RECORDS SUPPLIED
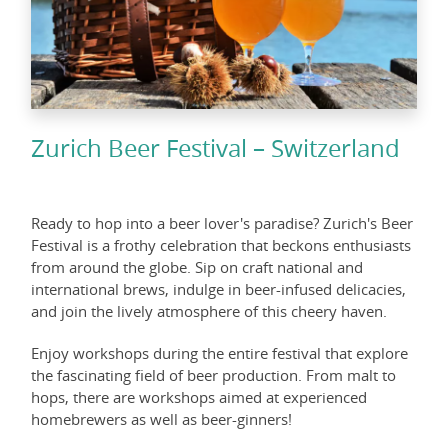
Zurich Beer Festival – Switzerland
Ready to hop into a beer lover's paradise? Zurich's Beer
Festival is a frothy celebration that beckons enthusiasts
from around the globe. Sip on craft national and
international brews, indulge in beer-infused delicacies,
and join the lively atmosphere of this cheery haven.
Enjoy workshops during the entire festival that explore
the fascinating field of beer production. From malt to
hops, there are workshops aimed at experienced
homebrewers as well as beer-ginners!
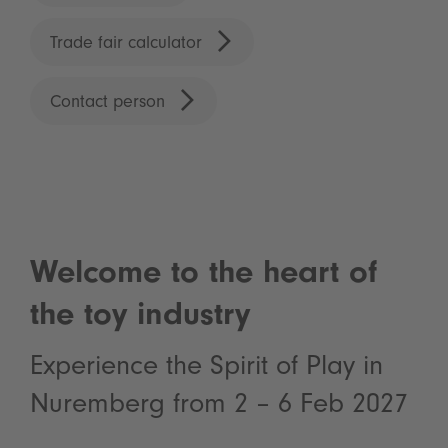
Trade fair calculator
Contact person
Welcome to the heart of
the toy industry
Experience the Spirit of Play in
Nuremberg from 2 – 6 Feb 2027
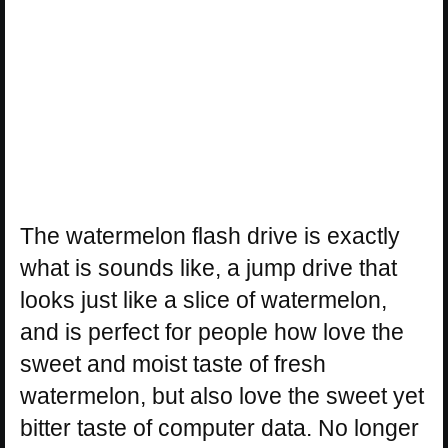
The watermelon flash drive is exactly
what is sounds like, a jump drive that
looks just like a slice of watermelon,
and is perfect for people how love the
sweet and moist taste of fresh
watermelon, but also love the sweet yet
bitter taste of computer data. No longer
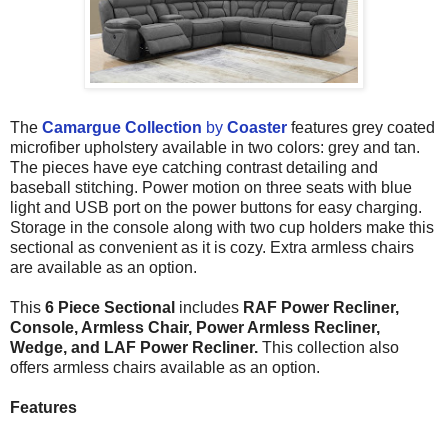
The
Camargue Collection
by
Coaster
features grey coated
microfiber upholstery available in two colors: grey and tan.
The pieces have eye catching contrast detailing and
baseball stitching. Power motion on three seats with blue
light and USB port on the power buttons for easy charging.
Storage in the console along with two cup holders make this
sectional as convenient as it is cozy. Extra armless chairs
are available as an option.
This
6 Piece Sectional
includes
RAF Power Recliner,
Console, Armless Chair, Power Armless Recliner,
Wedge, and LAF Power Recliner.
This collection also
offers armless chairs available as an option.
Features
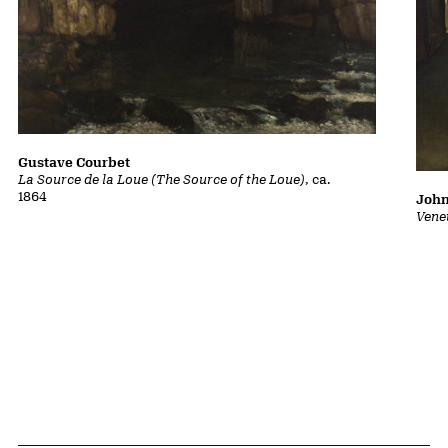
Gustave Courbet
La Source de la Loue (The Source of the Loue)
, ca.
1864
John
Vene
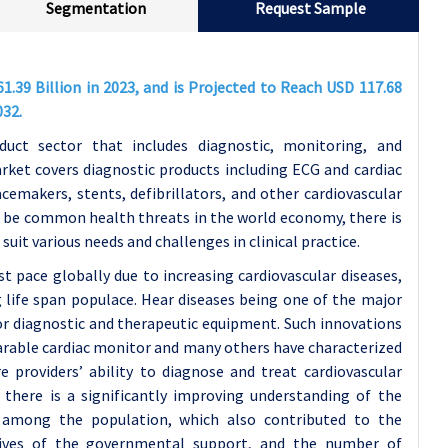
Segmentation
Request Sample
1.39 Billion in 2023, and is Projected to Reach USD 117.68
032.
duct sector that includes diagnostic, monitoring, and
rket covers diagnostic products including ECG and cardiac
emakers, stents, defibrillators, and other cardiovascular
to be common health threats in the world economy, there is
suit various needs and challenges in clinical practice.
st pace globally due to increasing cardiovascular diseases,
g life span populace. Hear diseases being one of the major
for diagnostic and therapeutic equipment. Such innovations
earable cardiac monitor and many others have characterized
 providers’ ability to diagnose and treat cardiovascular
 there is a significantly improving understanding of the
s among the population, which also contributed to the
tives of the governmental support, and the number of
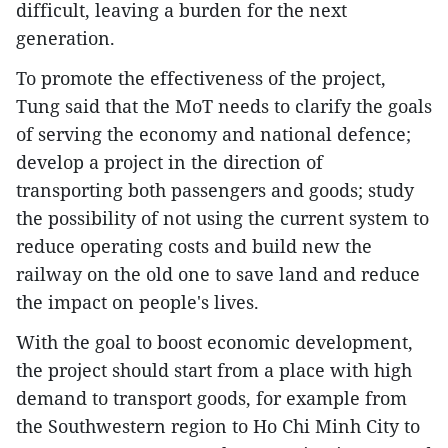
difficult, leaving a burden for the next
generation.
To promote the effectiveness of the project,
Tung said that the MoT needs to clarify the goals
of serving the economy and national defence;
develop a project in the direction of
transporting both passengers and goods; study
the possibility of not using the current system to
reduce operating costs and build new the
railway on the old one to save land and reduce
the impact on people's lives.
With the goal to boost economic development,
the project should start from a place with high
demand to transport goods, for example from
the Southwestern region to Ho Chi Minh City to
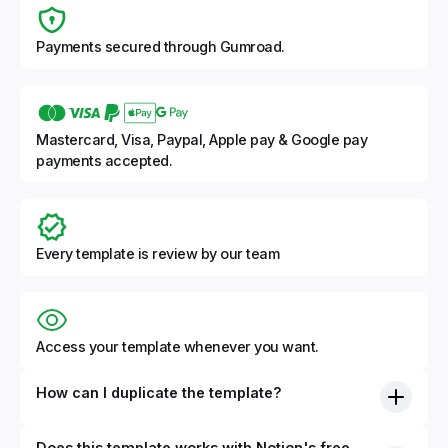
Payments secured through Gumroad.
Mastercard, Visa, Paypal, Apple pay & Google pay
payments accepted.
Every template is review by our team
Access your template whenever you want.
How can I duplicate the template?
Does this template works with Notion's free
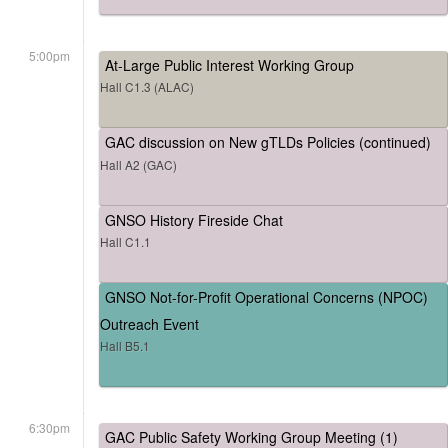
5:00pm
At-Large Public Interest Working Group
Hall C1.3 (ALAC)
GAC discussion on New gTLDs Policies (continued)
Hall A2 (GAC)
GNSO History Fireside Chat
Hall C1.1
GNSO Not-for-Profit Operational Concerns (NPOC)
Outreach Event
Hall B5.1
6:30pm
GAC Public Safety Working Group Meeting (1)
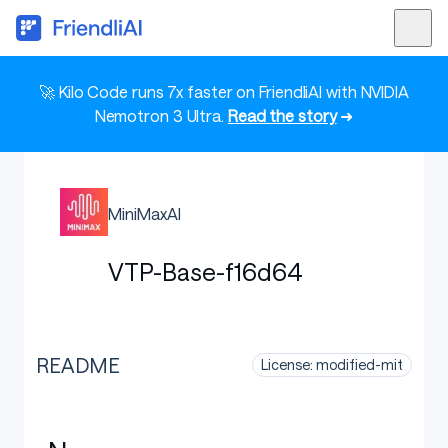
🚀 Kilo Code runs 7x faster on FriendliAI with NVIDIA
Nemotron 3 Ultra.
Read the story
➜
MiniMaxAI
VTP-Base-f16d64
README
License: modified-mit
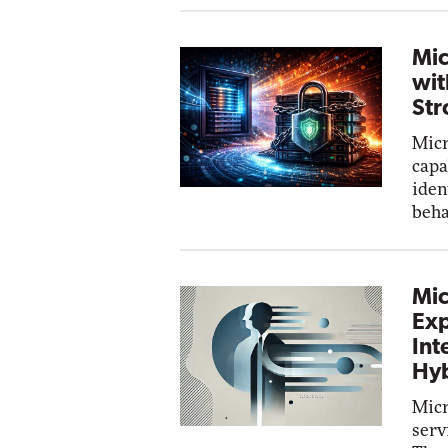
Mic
wit
Str
Micr
capa
iden
beha
Mic
Exp
Int
Hyb
Micr
serv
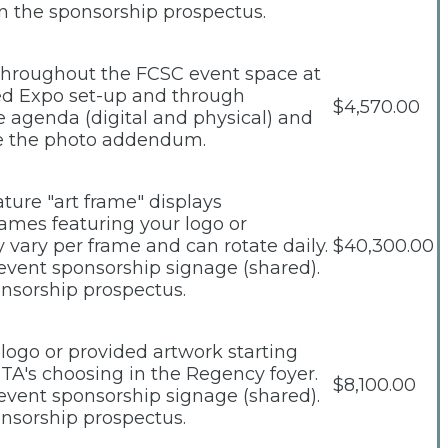
n the sponsorship prospectus.
d throughout the FCSC event space at
eed Expo set-up and through
$4,570.00
e agenda (digital and physical) and
see the photo addendum.
ture "art frame" displays
rames featuring your logo or
vary per frame and can rotate daily.
$40,300.00
 event sponsorship signage (shared).
onsorship prospectus.
 logo or provided artwork starting
STA's choosing in the Regency foyer.
$8,100.00
 event sponsorship signage (shared).
onsorship prospectus.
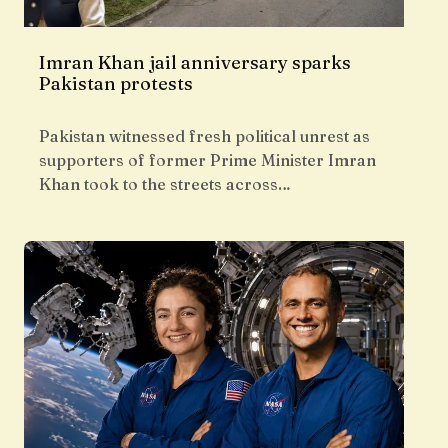
Imran Khan jail anniversary sparks
Pakistan protests
Pakistan witnessed fresh political unrest as
supporters of former Prime Minister Imran
Khan took to the streets across…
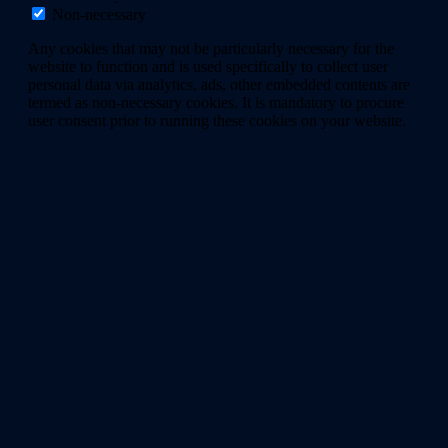
Non-necessary
Any cookies that may not be particularly necessary for the
website to function and is used specifically to collect user
personal data via analytics, ads, other embedded contents are
termed as non-necessary cookies. It is mandatory to procure
user consent prior to running these cookies on your website.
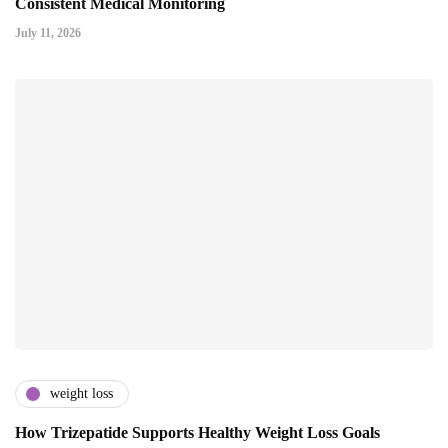
Consistent Medical Monitoring
July 11, 2026
weight loss
How Trizepatide Supports Healthy Weight Loss Goals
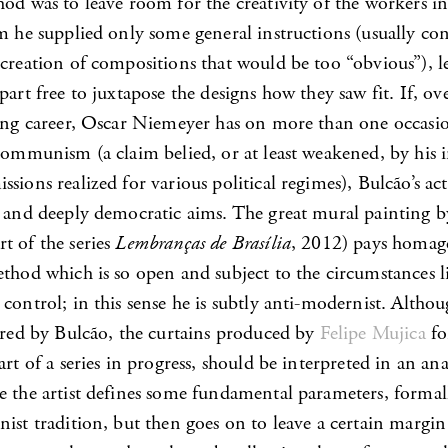
od was to leave room for the creativity of the workers in
om he supplied only some general instructions (usually co
 creation of compositions that would be too “obvious”), 
part free to juxtapose the designs how they saw fit. If, ov
long career, Oscar Niemeyer has on more than one occasi
 communism (a claim belied, or at least weakened, by his
sions realized for various political regimes), Bulcão’s act
y and deeply democratic aims. The great mural painting b
t of the series
Lembranças de Brasília
, 2012) pays homag
thod which is so open and subject to the circumstances li
control; in this sense he is subtly anti-modernist. Altho
pired by Bulcão, the curtains produced by
Felipe Mujica
fo
art of a series in progress, should be interpreted in an an
e the artist defines some fundamental parameters, formall
nist tradition, but then goes on to leave a certain margi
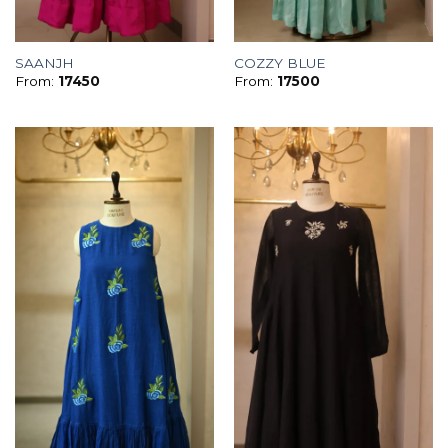
SAANJH
COZZY BLUE
From:
17450
From:
17500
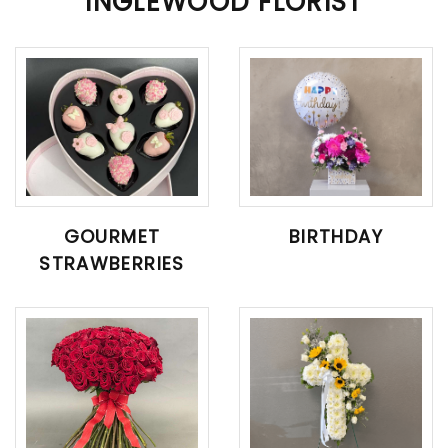
INGLEWOOD FLORIST
GOURMET
BIRTHDAY
STRAWBERRIES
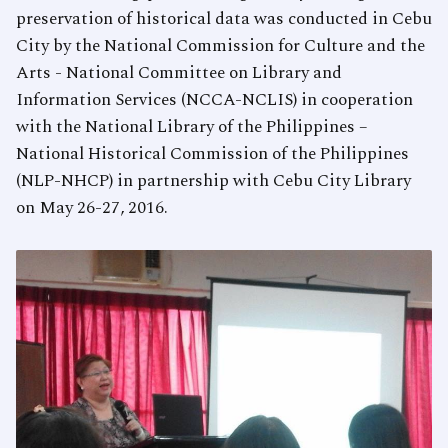
preservation of historical data was conducted in Cebu
City by the National Commission for Culture and the
Arts - National Committee on Library and
Information Services (NCCA-NCLIS) in cooperation
with the National Library of the Philippines –
National Historical Commission of the Philippines
(NLP-NHCP) in partnership with Cebu City Library
on May 26-27, 2016.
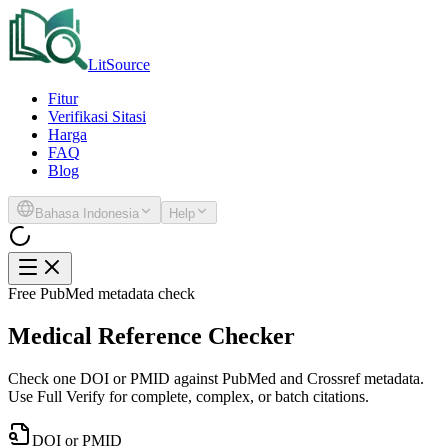
LitSource
Fitur
Verifikasi Sitasi
Harga
FAQ
Blog
Bahasa Indonesia
Help
Free PubMed metadata check
Medical Reference Checker
Check one DOI or PMID against PubMed and Crossref metadata.
Use Full Verify for complete, complex, or batch citations.
DOI or PMID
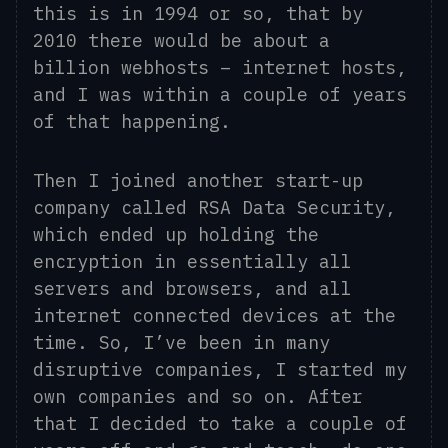
this is in 1994
or so
, that by
2010 there would be about a
billion webhosts – internet hosts,
and I was within a couple of years
of that happening.
Then I joined another start-up
company called RSA Data Security
,
which ended up holding the
encryption in essentially all
servers and browsers, and all
internet
connected
devices at the
time. So, I’ve been in many
disruptive companies, I started my
own companies and so on. After
that I decided to take a couple of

PROBLEM DETAILS
Using the listing above, list every line in which the string "your" occurs.

EXPECTED OUTPUT
Access your template whenever you want.
rames featuring your logo or
user consent prior to running these cookies on your website.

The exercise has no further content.